Hardly a couple, Greg- it is far more widespread than a couple. But yes, wanton destruction of populations is terrorism. And I will speak out against it. However, that it not what this thread was about, nor the context of this discussion. As I said, if you want me to speak of the faults of the Western presence in certain Islamic countries, non existent WMD, Isreali human rights abuses I am willing to discuss those, in a thread on that topic. I will codemn those atrocities. The topic of this thread is a bomb in an Indonesian Buddhist temple. Is that not also condemnable?
Let's put things in perspective: number of innocent people killed in terrorist attacks on Buddhist temples in India and Indonesia by Muslim fundamentalists (zero) vs number of innocent people killed by terrorist attacks by Buddhists in Burma (official toll as reported by Burmese regime 78 dead and over 100,000 forced to flee their homes and currently living in refugee camps).
Do you honestly think is this continues no one will be killed? How many people have been killed due to Islamic fundamentalism in the Muslim world itself? Ethnic tensions between Shia and Sunni fundamentalists? Christians? Homosexuals? Islamic fundamentalism has led to many deaths.
Incarceration rates??? The US tops the list with 716 per 100,000 citizens.
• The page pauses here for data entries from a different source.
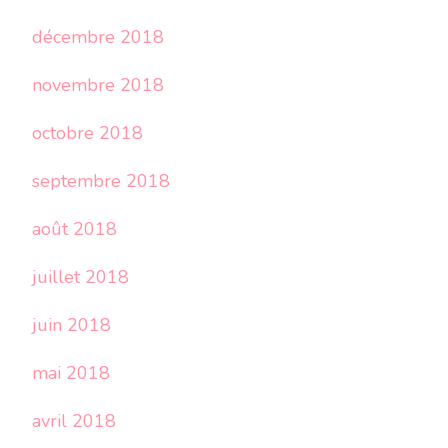
décembre 2018
novembre 2018
octobre 2018
septembre 2018
août 2018
juillet 2018
juin 2018
mai 2018
avril 2018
The first Muslim country (Azerbaijan) comes in at position number 14 with 413 per 100,000 and the next Muslim country is Kazakstan at position 36 with 295 per 100,000.
The US prison system is a sad state of affairs, as is their incarceration rate and disproportionate number minorities in prison who serve longer sentences than their white counterparts.
However, perhaps the lower incarceration rates of Muslim countries will not seem like such a cause for commendation if we take into account, for example, that in Saudi Arabia the following crimes are capital offences http://en.wikipedia.org/wiki/Capital_pu ... udi_Arabia
Hudud: Fixed Quranic punishments for specific crimes. Hudud crimes which can result in the death penalty include apostasy, adultery, and sodomy.
Sometimes execution is carried out using stoning. Sodomy is a capital offence in Iran and other Muslim countries as well.
I mention politically correct because the same LGBT rights supporters who pillory Christian fundamentalists in the US for not supporting same-sex marriage remain strangely silent on the issue of homosexuality being a capital offense in several Muslim countries, and refuse to critique the Islamic scriptural edicts behind these laws.
Want to take refuge in the triple gem in such countries? Too bad- if you are born Muslim such an act is considered apostasy and you could be executed. Even in progressive Muslim countries like Malaysia conversion is not permitted and would result in a jail term.
Terrible as the USA may be in many ways, I have never heard of adultresses being stoned, converts from Christianity being put in prison, or hanging punishment for sodomy.
And what of the destruction by occupying forces of places of worship and the danger to the practitioners of Islam? Or is that too politically correct?
Terrible, but none of those occupying forces would make a theological argument in favour of such atrocities. If such destruction is deliberate that is disgusting and I would call on the person in charge to appear before a human rights tribunal.
However, many of the mosques destroyed in these countries are also due to the Sunni/Shia conflict within Islam. This conflict has reached boiling point in Iraq for example.
India has several mosques stone's throw away from the Bodh Gaya stupa and several important Hindu shrines (despite the history of Muslim conquerors building mosques directly on top of destroyed temples). Would the Islam allow us to construct a temple in the cities of Mecca or Medina? Why not? One cannot understand this conflict simply from a geopolitical or anti-oppression framework. There is a definite theological element here.